In 1980, she wrote a play, Virginia, about Virginia Woolf, and it was staged originally in June 1980 at the Stratford Festival, Ontario, Canada and subsequently in the West End of London at the Theatre Royal Haymarket with Maggie Smith and directed by Robin Phillips. It was staged at The Public Theater in New York in 1985. Other works include a biography of James Joyce, published in 1999, and one of the poet Lord Byron, Byron in Love. House of Splendid Isolation, her novel about a terrorist who goes on the run, marked a new phase in her writing career. Down by the River concerned an under-age rape victim who sought an abortion in England, the "Miss X case". In the Forest dealt with the real-life case of Brendan O'Donnell, who abducted and murdered a woman, her three-year-old son, and a priest, in rural Ireland.

Awards and honours

O'Brien's awards include the Yorkshire Post Book Award in 1970, and the Los Angeles Times Book Prize in 1990 for Lantern Slides. In 2006, she was appointed adjunct professor of English Literature in University College, Dublin.
In 2009, O'Brien was honoured with the Bob Hughes Lifetime Achievement Award during a special ceremony at the year's Irish Book Awards in Dublin.

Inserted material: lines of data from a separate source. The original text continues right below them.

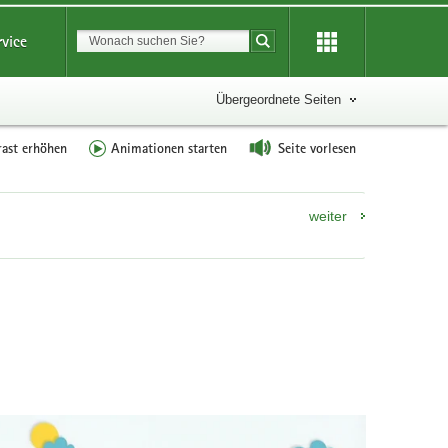
Suchbegriff
rvice
Suche starten
Übergeordnete Seiten
rast erhöhen
Animationen starten
Seite vorlesen
weiter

Her collection Saints and Sinners won the 2011 Frank O'Connor International Short Story Award, with judge Thomas McCarthy referring to her as "the Solzhenitsyn of Irish life". RTÉ aired a documentary on her as part of its Arts strand in early 2012. On April 10, 2018, for her contributions to literature, she was appointed an honorary Dame of the Order of the British Empire.
In 2019, O'Brien was awarded the David Cohen Prize for Literature at a ceremony in London. The £40,000 prize, awarded every two years in recognition of a living writer’s lifetime achievement in literature, has been described as the “UK and Ireland Nobel in literature”. Previous winners who went on to win the Nobel proper are Harold Pinter, VS Naipaul and Doris Lessing. Judge David Park said “In winning the David Cohen Prize, Edna O’Brien adds her name to a literary roll call of honour".

Legacy

According to Scottish novelist Andrew O'Hagan, O'Brien's place in Irish letters is assured. "She changed the nature of Irish fiction; she brought the woman's experience and sex and internal lives of those people on to the page, and she did it with style, and she made those concerns international." Irish novelist Colum McCann avers that O'Brien has been "the advance scout for the Irish imagination" for over fifty years.

Personal life

In 1954, O'Brien met and married, against her parents' wishes, the Irish writer Ernest Gébler and the couple moved to London – "We lived in SW 20. Sub-urb-ia." They had two sons, Carlo Gébler and Sasha Gébler, an architect, but the marriage was dissolved in 1964. In 2009 Carlo revealed that his parents' marriage had been volatile, with bitter rows between O'Brien and Gébler over his wife's success. Initially believing he deserved credit for helping her become an accomplished writer, he came to believe he was the author of her books. Gebler died in 1998.